Saved entries
:::::

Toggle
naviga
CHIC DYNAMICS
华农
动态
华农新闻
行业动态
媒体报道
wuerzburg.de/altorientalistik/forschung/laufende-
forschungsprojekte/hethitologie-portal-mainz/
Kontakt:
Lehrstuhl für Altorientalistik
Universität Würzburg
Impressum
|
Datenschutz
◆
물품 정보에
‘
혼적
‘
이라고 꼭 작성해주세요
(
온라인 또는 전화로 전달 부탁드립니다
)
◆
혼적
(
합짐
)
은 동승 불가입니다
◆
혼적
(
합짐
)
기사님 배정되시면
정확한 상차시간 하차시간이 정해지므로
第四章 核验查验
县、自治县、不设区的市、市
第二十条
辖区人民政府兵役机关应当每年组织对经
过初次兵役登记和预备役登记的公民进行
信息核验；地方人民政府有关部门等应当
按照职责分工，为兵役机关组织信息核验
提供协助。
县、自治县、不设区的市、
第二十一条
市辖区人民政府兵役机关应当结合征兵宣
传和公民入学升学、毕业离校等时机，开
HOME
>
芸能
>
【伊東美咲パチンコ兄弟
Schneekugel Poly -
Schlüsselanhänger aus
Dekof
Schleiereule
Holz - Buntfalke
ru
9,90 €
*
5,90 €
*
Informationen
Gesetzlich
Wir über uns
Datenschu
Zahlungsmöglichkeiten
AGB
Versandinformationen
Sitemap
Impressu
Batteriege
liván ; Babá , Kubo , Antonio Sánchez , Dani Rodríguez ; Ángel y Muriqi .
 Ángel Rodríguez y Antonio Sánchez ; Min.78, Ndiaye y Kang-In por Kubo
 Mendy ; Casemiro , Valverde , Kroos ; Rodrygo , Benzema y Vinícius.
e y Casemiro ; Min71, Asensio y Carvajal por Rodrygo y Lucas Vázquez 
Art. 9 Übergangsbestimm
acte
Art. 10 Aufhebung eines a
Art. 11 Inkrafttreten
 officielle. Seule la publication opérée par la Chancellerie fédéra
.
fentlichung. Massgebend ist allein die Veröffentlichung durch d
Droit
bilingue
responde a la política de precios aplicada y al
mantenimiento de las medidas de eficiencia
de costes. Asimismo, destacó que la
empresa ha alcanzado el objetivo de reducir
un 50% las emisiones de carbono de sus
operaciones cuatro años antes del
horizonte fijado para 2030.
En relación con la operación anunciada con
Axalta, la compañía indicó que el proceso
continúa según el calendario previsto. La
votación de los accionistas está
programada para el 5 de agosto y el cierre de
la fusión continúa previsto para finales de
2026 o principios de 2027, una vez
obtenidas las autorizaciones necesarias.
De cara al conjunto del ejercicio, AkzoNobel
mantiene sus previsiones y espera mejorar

:::::

# Your task
The answer must be the line containing "obtenidas las autorizaciones necesarias." and every line after it to the end of the records, repeated exactly.

# Answer box
obtenidas las autorizaciones necesarias.
De cara al conjunto del ejercicio, AkzoNobel
mantiene sus previsiones y espera mejorar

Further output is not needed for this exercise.